(Material shown begins)

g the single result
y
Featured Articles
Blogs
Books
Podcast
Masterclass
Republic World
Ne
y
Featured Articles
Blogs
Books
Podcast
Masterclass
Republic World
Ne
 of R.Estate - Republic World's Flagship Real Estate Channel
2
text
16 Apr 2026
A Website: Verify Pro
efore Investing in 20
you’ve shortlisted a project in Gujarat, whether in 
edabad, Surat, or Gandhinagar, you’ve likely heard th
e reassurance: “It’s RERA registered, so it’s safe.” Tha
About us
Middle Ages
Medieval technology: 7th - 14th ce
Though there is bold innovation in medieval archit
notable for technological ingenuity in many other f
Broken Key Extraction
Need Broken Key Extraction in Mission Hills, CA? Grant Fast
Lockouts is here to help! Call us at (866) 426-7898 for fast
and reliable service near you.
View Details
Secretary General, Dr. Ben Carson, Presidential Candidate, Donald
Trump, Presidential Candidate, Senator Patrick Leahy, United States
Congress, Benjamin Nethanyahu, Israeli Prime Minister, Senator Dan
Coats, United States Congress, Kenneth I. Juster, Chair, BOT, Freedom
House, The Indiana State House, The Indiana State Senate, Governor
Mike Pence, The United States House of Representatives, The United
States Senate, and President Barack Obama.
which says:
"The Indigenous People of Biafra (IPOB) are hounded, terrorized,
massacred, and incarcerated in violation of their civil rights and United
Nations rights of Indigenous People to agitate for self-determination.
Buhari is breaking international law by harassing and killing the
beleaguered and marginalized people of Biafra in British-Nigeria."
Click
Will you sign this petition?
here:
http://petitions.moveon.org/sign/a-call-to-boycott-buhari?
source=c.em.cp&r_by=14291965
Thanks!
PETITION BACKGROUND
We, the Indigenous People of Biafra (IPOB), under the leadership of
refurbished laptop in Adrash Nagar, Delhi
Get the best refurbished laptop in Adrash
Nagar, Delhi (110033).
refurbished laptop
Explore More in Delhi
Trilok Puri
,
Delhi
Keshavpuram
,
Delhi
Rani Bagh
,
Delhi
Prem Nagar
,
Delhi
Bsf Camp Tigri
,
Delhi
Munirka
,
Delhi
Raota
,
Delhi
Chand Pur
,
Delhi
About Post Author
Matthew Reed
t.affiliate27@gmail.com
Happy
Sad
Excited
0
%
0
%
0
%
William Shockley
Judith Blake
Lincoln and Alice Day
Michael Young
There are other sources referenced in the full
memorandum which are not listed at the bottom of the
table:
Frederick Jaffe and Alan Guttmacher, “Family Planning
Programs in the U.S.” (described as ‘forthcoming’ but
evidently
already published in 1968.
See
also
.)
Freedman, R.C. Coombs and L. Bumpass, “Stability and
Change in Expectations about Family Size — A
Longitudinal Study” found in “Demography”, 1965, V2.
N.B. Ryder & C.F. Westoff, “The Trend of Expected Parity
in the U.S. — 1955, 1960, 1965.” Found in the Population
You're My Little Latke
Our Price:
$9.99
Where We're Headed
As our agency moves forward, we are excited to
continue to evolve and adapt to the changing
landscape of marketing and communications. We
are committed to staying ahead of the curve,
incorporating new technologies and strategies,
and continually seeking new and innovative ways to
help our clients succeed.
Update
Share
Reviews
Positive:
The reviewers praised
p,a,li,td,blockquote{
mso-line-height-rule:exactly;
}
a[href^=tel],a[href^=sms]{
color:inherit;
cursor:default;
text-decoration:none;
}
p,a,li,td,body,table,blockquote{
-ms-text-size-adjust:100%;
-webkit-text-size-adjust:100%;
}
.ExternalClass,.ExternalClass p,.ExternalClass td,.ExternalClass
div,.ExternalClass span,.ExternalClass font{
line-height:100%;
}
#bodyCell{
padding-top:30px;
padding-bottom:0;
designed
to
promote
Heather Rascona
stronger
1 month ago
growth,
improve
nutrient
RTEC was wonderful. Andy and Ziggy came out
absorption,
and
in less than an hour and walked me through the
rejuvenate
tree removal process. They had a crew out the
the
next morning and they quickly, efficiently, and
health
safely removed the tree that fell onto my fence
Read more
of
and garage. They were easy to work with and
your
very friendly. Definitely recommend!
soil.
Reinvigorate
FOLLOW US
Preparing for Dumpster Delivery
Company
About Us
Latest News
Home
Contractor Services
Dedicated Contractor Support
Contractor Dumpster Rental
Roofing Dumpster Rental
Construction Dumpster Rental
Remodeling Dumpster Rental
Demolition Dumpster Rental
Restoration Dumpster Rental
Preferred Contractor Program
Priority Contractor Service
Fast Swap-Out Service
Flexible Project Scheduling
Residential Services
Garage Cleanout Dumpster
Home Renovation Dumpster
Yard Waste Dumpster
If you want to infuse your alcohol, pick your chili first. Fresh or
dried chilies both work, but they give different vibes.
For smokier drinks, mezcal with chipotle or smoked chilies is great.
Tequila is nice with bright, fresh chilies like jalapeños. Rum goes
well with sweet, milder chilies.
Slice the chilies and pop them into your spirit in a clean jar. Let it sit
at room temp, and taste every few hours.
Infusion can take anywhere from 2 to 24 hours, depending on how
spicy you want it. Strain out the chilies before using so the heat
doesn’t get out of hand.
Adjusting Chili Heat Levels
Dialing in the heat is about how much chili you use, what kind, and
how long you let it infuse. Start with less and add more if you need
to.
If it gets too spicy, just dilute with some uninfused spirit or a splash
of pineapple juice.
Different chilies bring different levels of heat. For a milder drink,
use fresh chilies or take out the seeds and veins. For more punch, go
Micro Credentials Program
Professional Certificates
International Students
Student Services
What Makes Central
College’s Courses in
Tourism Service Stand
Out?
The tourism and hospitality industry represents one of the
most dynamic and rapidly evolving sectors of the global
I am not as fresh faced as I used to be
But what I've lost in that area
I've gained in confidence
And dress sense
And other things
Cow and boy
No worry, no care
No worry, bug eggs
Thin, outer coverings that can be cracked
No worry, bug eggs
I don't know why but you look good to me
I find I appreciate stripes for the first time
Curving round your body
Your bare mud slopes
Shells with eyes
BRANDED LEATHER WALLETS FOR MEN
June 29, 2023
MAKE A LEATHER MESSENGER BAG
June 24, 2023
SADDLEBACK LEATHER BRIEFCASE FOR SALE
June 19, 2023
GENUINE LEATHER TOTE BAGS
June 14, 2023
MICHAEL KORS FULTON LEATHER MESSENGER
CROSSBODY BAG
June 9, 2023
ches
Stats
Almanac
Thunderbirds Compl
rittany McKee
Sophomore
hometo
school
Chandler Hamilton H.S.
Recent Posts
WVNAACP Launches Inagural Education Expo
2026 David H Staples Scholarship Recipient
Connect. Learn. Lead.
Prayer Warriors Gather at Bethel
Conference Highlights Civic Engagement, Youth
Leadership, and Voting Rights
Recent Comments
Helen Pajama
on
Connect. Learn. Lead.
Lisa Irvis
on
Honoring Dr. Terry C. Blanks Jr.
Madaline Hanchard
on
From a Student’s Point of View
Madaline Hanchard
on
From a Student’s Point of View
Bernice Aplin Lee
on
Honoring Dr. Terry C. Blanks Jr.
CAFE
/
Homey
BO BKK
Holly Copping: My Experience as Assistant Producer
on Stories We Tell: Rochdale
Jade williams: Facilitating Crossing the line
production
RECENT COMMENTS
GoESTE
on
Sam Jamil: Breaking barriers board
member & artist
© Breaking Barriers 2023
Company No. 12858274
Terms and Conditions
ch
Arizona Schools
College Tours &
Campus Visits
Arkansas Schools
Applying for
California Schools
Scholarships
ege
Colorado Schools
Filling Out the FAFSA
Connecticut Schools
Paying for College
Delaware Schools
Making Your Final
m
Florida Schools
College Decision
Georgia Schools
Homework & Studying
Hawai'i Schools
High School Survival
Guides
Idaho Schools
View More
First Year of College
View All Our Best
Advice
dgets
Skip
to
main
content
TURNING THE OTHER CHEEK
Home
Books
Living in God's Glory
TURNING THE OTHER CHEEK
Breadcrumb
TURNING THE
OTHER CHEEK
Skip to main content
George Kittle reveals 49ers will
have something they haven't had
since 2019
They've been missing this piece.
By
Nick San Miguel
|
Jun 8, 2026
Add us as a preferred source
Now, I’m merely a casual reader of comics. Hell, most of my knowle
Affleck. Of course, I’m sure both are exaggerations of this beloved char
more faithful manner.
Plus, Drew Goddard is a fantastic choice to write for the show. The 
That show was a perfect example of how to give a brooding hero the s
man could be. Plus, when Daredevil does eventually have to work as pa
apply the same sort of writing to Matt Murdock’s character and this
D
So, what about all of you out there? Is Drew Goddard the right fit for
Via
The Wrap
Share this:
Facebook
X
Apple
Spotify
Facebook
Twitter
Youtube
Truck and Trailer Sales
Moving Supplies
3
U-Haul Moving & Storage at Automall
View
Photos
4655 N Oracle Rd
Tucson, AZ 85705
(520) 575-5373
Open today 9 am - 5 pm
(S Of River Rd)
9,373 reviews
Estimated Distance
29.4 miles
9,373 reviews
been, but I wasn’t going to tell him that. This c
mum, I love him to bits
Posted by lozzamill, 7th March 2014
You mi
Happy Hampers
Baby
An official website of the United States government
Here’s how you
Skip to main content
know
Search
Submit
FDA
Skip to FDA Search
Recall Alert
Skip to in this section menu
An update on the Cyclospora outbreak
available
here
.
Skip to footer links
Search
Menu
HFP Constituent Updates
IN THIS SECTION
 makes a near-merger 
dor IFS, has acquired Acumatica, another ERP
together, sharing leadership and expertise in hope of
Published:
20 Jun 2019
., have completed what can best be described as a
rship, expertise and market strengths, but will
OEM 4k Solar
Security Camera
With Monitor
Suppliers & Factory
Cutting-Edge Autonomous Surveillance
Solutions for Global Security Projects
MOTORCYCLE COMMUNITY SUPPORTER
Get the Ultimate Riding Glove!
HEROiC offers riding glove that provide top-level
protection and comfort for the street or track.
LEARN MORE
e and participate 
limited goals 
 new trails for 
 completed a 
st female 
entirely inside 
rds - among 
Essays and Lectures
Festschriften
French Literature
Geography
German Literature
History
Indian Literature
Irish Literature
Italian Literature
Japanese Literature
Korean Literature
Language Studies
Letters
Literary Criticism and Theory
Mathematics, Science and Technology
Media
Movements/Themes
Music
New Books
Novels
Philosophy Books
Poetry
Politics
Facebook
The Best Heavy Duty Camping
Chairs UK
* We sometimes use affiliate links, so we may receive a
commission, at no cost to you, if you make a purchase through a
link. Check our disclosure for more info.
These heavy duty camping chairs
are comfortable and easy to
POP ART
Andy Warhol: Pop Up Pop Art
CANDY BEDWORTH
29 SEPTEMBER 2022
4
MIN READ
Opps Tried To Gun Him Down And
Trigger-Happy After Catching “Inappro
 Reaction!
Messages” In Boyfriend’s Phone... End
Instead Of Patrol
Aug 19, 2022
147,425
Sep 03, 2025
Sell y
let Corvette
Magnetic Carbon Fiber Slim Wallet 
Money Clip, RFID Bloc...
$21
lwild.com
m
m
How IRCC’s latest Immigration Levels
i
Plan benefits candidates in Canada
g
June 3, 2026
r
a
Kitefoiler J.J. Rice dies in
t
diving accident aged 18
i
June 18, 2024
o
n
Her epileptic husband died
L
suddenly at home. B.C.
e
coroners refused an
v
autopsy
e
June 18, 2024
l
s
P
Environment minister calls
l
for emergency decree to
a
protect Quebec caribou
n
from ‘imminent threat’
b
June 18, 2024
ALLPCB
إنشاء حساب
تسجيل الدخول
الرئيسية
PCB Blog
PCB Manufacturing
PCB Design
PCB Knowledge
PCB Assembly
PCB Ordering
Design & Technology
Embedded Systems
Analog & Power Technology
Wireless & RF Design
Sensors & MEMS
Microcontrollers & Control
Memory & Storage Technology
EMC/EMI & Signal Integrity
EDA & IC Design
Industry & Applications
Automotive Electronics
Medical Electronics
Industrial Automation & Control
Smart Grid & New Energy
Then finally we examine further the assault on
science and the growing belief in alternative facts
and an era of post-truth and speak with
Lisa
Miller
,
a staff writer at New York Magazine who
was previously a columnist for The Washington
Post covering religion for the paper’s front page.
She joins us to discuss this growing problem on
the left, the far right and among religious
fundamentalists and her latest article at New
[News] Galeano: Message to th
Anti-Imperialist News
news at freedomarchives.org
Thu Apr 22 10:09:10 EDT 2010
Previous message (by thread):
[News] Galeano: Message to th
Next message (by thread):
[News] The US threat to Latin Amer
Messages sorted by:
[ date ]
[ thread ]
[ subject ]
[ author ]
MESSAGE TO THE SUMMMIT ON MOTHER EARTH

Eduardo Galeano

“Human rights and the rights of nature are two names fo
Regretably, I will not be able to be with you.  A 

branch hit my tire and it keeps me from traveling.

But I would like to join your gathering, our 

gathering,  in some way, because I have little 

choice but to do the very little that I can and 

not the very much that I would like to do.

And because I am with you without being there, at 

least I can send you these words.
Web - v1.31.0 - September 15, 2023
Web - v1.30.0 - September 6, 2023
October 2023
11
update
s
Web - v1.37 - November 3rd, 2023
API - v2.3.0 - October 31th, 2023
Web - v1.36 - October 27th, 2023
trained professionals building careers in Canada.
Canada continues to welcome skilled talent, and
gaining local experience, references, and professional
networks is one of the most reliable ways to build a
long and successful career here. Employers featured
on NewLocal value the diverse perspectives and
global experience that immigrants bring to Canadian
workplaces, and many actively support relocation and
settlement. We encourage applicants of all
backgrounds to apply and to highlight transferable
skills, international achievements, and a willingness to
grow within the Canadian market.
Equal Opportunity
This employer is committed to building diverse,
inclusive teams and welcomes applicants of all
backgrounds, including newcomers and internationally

(Material shown ends)

**What is needed:**
Up to and including the line with "Secretary General, Dr.", restate the records above word for word from the very first line.

**Exercise answer:**
g the single result
y
Featured Articles
Blogs
Books
Podcast
Masterclass
Republic World
Ne
y
Featured Articles
Blogs
Books
Podcast
Masterclass
Republic World
Ne
 of R.Estate - Republic World's Flagship Real Estate Channel
2
text
16 Apr 2026
A Website: Verify Pro
efore Investing in 20
you’ve shortlisted a project in Gujarat, whether in 
edabad, Surat, or Gandhinagar, you’ve likely heard th
e reassurance: “It’s RERA registered, so it’s safe.” Tha
About us
Middle Ages
Medieval technology: 7th - 14th ce
Though there is bold innovation in medieval archit
notable for technological ingenuity in many other f
Broken Key Extraction
Need Broken Key Extraction in Mission Hills, CA? Grant Fast
Lockouts is here to help! Call us at (866) 426-7898 for fast
and reliable service near you.
View Details
Secretary General, Dr. Ben Carson, Presidential Candidate, Donald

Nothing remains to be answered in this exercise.